One process I find inspiring and useful
is that of "positive deviance." It
connects how an individual's Great Work
can influence a system that they're in
(whether that system is a team, an organization
or a community).
In this month's main article, Undercover
Change, I'm looking at how people who are
doing something a little odd, a little
weird, a little untested – but something
that works - become the seeds of change.
Know anyone who's a little different?
Please forward Outside
the Lines (in its
entirety please) to anyone you think might
be interested. This community grows with
your help.
I'd be delighted if you should wish to
reprint (for free) any part of Outside
the Lines in your newsletters, websites,
and message boards.
Contact me at
michael@boxofcrayons.biz for
further details.
Michael
Bungay Stanier
Principal, Box of
Crayons
P.S. For my Ontario readers,
I'm excited to announce
I'll be the guest lunchtime
speaker at an all day
training session on
June 16 with Nicholas
Boothman, author of
How to
Connect in Business in 90 Seconds
or Less.
Nick is fabulous and
his material is excellent.
You can find out more
(including about an
Outside the Lines reader
discount) here.
Don't take my word for it
"It is not the strongest of the species that survive nor the most
intelligent, but the one most responsive to change."
Charles Darwin, scientist
"If you're a truly creative person, you know that feeling insecure
and lonely is par for the course.
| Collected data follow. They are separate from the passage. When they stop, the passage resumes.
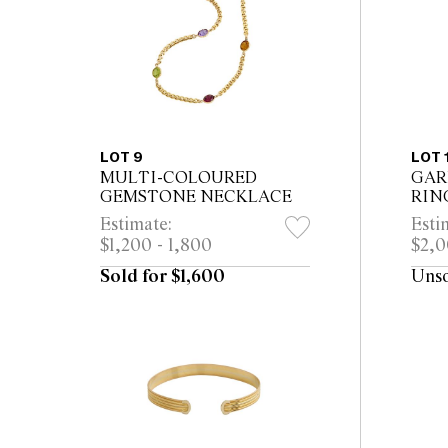
LOT 9
LOT 
MULTI-COLOURED
GAR
GEMSTONE NECKLACE
RIN
Estimate:
Esti
$1,200 - 1,800
$2,0
Sold for $1,600
Uns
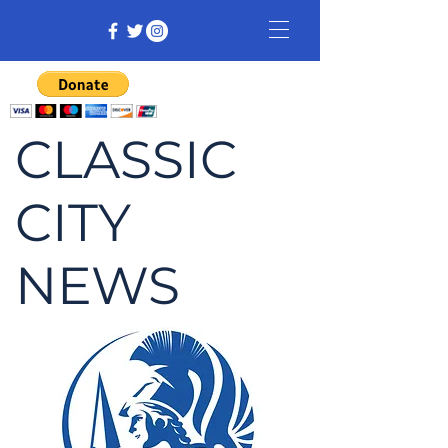
CLASSIC
CITY
NEWS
You can't have it both ways: You can't
be creative, and conform too. You have to recognize that what makes you
different also makes you creative."
Arno Penzias, Noble Prize winner for physics
"Without deviation, progress is not possible."
Frank Zappa, musician
"You have to be deviant if you're going to do anything new."
David Lee, producer of TV show Frasier
"Be daring, be different, be impractical, be anything that will assert
integrity of purpose and imaginative vision against the play-it-safers,
the creatures of the commonplace, the slaves of the ordinary."
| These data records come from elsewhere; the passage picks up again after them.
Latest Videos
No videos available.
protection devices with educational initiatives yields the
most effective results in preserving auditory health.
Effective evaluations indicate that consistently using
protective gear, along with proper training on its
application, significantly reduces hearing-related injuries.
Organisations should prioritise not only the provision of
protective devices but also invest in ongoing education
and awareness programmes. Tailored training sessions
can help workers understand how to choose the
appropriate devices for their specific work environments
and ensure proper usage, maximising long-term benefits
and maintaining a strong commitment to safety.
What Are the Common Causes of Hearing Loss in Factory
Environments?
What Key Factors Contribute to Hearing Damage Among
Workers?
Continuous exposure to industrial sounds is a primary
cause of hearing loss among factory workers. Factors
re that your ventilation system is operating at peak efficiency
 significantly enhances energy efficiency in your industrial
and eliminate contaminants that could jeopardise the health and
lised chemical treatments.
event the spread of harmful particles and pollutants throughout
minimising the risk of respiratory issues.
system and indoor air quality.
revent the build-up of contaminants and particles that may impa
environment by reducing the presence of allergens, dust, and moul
Sir Cecil Beaton, portrait photographer
"Here's to the crazy ones. The misfits. The rebels. The troublemakers.
The round pegs in the square holes. The ones who see things differently.
They're not fond of rules. And they have no respect for the status
quo. You can praise them, disagree with them, quote them, disbelieve
them, glorify or vilify them. About the only thing you can't do
is ignore them. Because they change things. They invent. They imagine. They
heal. They explore. They create. They inspire. They push the human race
forward.
Maybe they have to be crazy.
How else can you stare at an empty canvas and see a work of art?
Or sit in silence and hear a song that's never been written?
Or gaze at a red planet and see a laboratory on wheels?
We make tools for these kinds of people. While some see them as the crazy
ones, we see genius. Because the people who are crazy enough
to think they can change the world, are the ones who do."
Apple.com

Undercover Change
(a version of this article was first published as Positive Deviants in April
2005)
In the 1990s, Jerry Sternin was invited by the Vietnamese government
to come and battle infant malnutrition. It was a tough task made
near impossible by the time frame given: six months. That meant
that the traditional systemic approaches to change – fixing water supplies,
sanitation, and food distribution patterns – didn't have a chance.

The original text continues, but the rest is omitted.